一般社団法人日本生薬学会 会長 森田 博史

 

  新型コロナウイルス感染拡大は、世界中の多くの方々の健康や活動に影響を与えました。このような騒ぎに隠されてしまったかの感がありますが、今、日本は着実に超高齢化への道を進んでいます。

  最近の高齢化社会において漢方治療は、現代医療と相互補完の形で応用され始めたことから、漢方製剤の需要はますます高まっており、病院の調剤室には医療用漢方製剤が置かれ、ドラッグストアでは一般用漢方製剤がセルフメディケーションに用いられています。このような医療現場における漢方薬の利用の増加から、薬剤師には漢方に関する専門的知識が要求されるようになっています。漢方の専門知識を身に付けるということは、医療現場における漢方治療の面で、医師と対等に向き合える武器を身に付けることになります。

  漢方薬は生薬の組み合わせでできている医薬品です。生薬は、そのものが多成分系の医薬品である特殊なものであり、漢方で重視している「バランス」を調節することに向いています。最近では、漢方エキス製剤については、エビデンスや副作用のデータが増えつつあり、漢方薬の利点を近代医薬品とうまく融合することで、治療効果と共に、患者さんのQOL向上にも大きく役立つはずです。

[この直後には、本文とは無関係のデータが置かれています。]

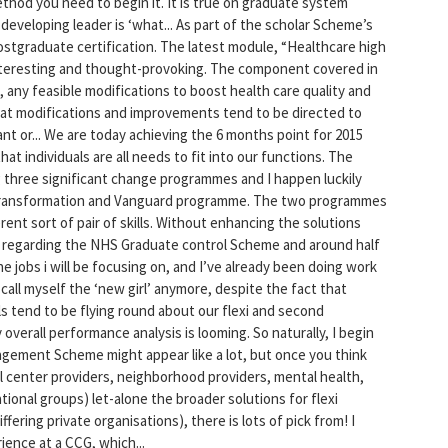
thod you need to begin it. It is true on graduate system
developing leader is ‘what... As part of the scholar Scheme’s
stgraduate certification. The latest module, “Healthcare high
interesting and thought-provoking. The component covered in
, any feasible modifications to boost health care quality and
hat modifications and improvements tend to be directed to
nt or... We are today achieving the 6 months point for 2015
that individuals are all needs to fit into our functions. The
ing three significant change programmes and I happen luckily
 transformation and Vanguard programme. The two programmes
rent sort of pair of skills. Without enhancing the solutions
days regarding the NHS Graduate control Scheme and around half
he jobs i will be focusing on, and I’ve already been doing work
 call myself the ‘new girl’ anymore, despite the fact that
ls tend to be flying round about our flexi and second
overall performance analysis is looming. So naturally, I begin
gement Scheme might appear like a lot, but once you think
cal center providers, neighborhood providers, mental health,
ional groups) let-alone the broader solutions for flexi
ffering private organisations), there is lots of pick from! I
ience at a CCG, which...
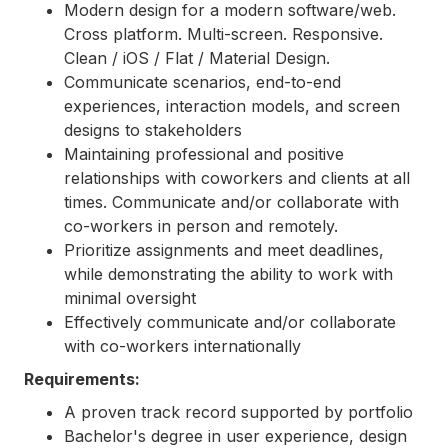
Modern design for a modern software/web.
Cross platform. Multi-screen. Responsive.
Clean / iOS / Flat / Material Design.
Communicate scenarios, end-to-end
experiences, interaction models, and screen
designs to stakeholders
Maintaining professional and positive
relationships with coworkers and clients at all
times. Communicate and/or collaborate with
co-workers in person and remotely.
Prioritize assignments and meet deadlines,
while demonstrating the ability to work with
minimal oversight
Effectively communicate and/or collaborate
with co-workers internationally
Requirements:
A proven track record supported by portfolio
Bachelor's degree in user experience, design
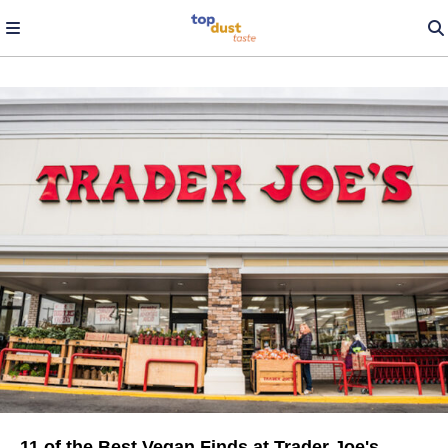
11 of the Best Vegan Finds at Trader Joe's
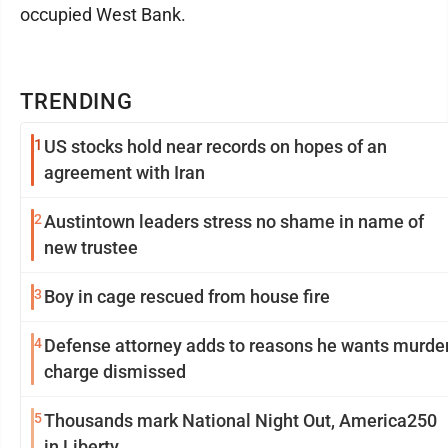
occupied West Bank.
TRENDING
1
US stocks hold near records on hopes of an
agreement with Iran
2
Austintown leaders stress no shame in name of
new trustee
3
Boy in cage rescued from house fire
4
Defense attorney adds to reasons he wants murde
charge dismissed
5
Thousands mark National Night Out, America250
in Liberty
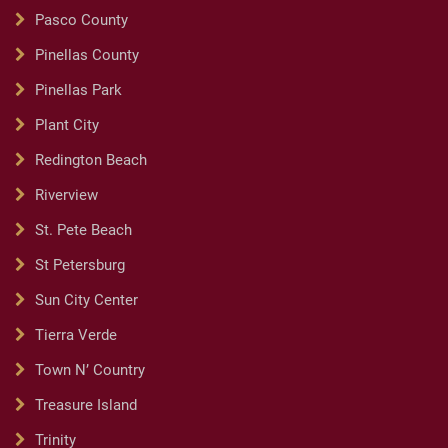
Pasco County
Pinellas County
Pinellas Park
Plant City
Redington Beach
Riverview
St. Pete Beach
St Petersburg
Sun City Center
Tierra Verde
Town N’ Country
Treasure Island
Trinity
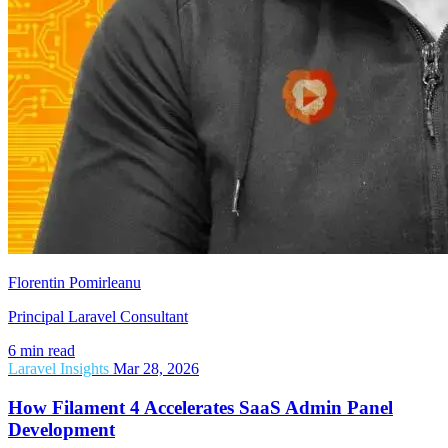
Florentin Pomirleanu
Principal Laravel Consultant
6 min read
Laravel Insights
Mar 28, 2026
How Filament 4 Accelerates SaaS Admin Panel
Development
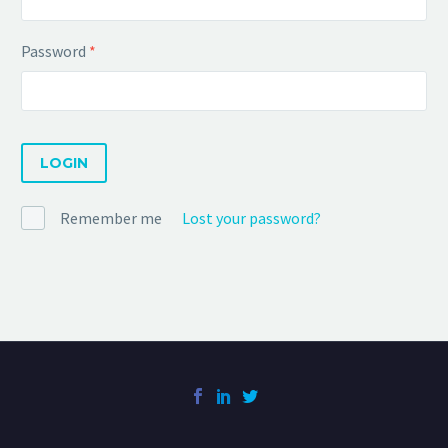
Password
*
LOGIN
Remember me
Lost your password?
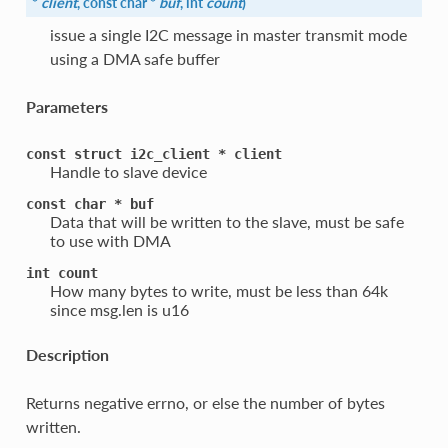
*
client
, const char *
buf
, int
count
)
issue a single I2C message in master transmit mode
using a DMA safe buffer
Parameters
const
struct
i2c_client
*
client
Handle to slave device
const
char
*
buf
Data that will be written to the slave, must be safe
to use with DMA
int
count
How many bytes to write, must be less than 64k
since msg.len is u16
Description
Returns negative errno, or else the number of bytes
written.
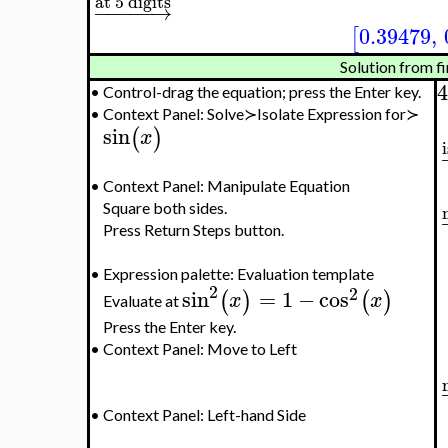
at 5 digits
−
−
−
−
−
→
0.39479
,
[
Solution from fi
4
•
Control-drag the equation; press the Enter key.
•
Context Panel: Solve≻Isolate Expression for≻
sin
(
)
x
•
Context Panel: Manipulate Equation
Square both sides.
Press Return Steps button.
•
Expression palette: Evaluation template
2
2
sin
=
1
−
cos
(
)
(
)
x
x
Evaluate at
Press the Enter key.
•
Context Panel: Move to Left
•
Context Panel: Left-hand Side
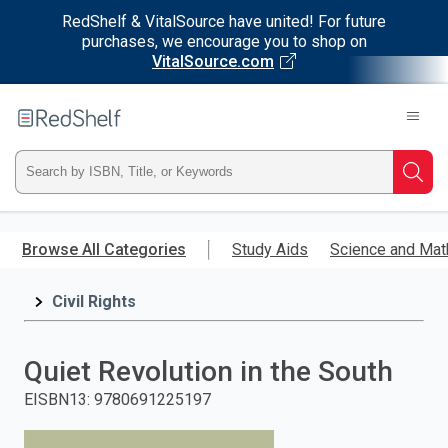
RedShelf & VitalSource have united! For future
purchases, we encourage you to shop on
VitalSource.com
Welcome
to
RedShelf
Type
Searc
ISBN,
Skip
to
Browse All Categories
Study Aids
Science and Mat
Title,
main
content
Civil Rights
or
Keyword
Quiet Revolution in the South
and
EISBN13
:
9780691225197
press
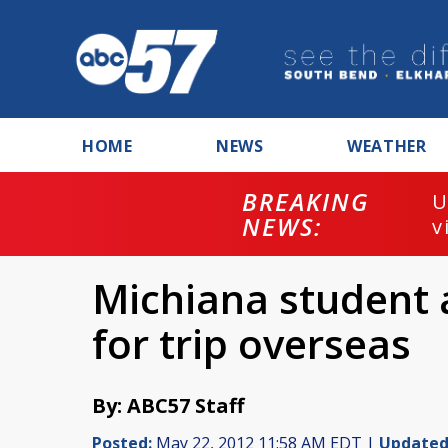
HOME
NEWS
WEATHER
BREAKING
U
NEWS:
v
Michiana student
for trip overseas
By: ABC57 Staff
Posted:
May 22, 2012 11:58 AM EDT |
Updated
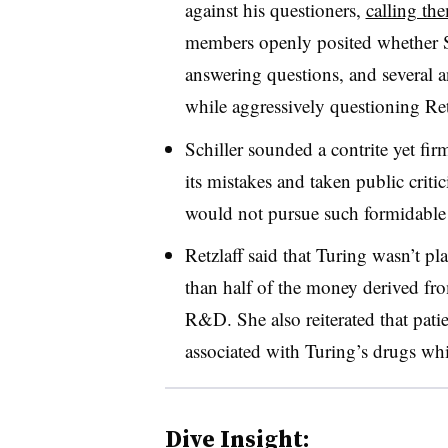
against his questioners,
calling th
members openly posited whether S
answering questions, and several a
while aggressively questioning Ret
Schiller sounded a contrite yet fir
its mistakes and taken public critic
would not pursue such formidable 
Retzlaff said that Turing wasn’t pl
than half of the money derived fro
R&D. She also reiterated that patien
associated with Turing’s drugs whi
Dive Insight:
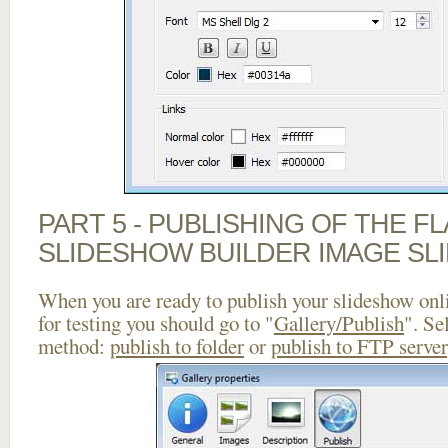
PART 5 - PUBLISHING OF THE F
SLIDESHOW BUILDER IMAGE SL
When you are ready to publish your slideshow onlin
for testing you should go to "
Gallery/Publish
". Se
method:
publish to folder
or
publish to FTP server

  日本生薬学会が日本薬剤師研修センターと共同で実施している漢方薬・生薬認定薬剤師制度は、2000年より開講して、すでに延べ7,000人以上もの薬剤師が履修し、3,317名(2020年12月31日現在)の認定者を出しております。本制度は、漢方薬・生薬に関する専門的知識を修得し、能力と適性を備えた薬剤師であることを認定するものです。認定されたことにより、患者や処方医師に自信を持って漢方薬・生薬に関する情報提供ができます。また、「漢方薬・生薬認定薬剤師」であることを、認定証掲示やIDカード着装により、患者や他の医療従事者にアピールすることもできます。生薬という特殊な多成分系薬物に基づいた漢方薬の理解は、今後、薬剤師にとってこれまで以上に有用になり、漢方薬・生薬の適正使用と正しい知識の社会への普及にも繋がっていくと考えております。

  感染の拡大によって、研修の受講にも支障が生じてはおりますが、ウェブ技術などを活用することにより、より多くの薬剤師が漢方薬・生薬の世界の扉を敲き、高齢化社会における医療への貢献に繋げて欲しいと願っています。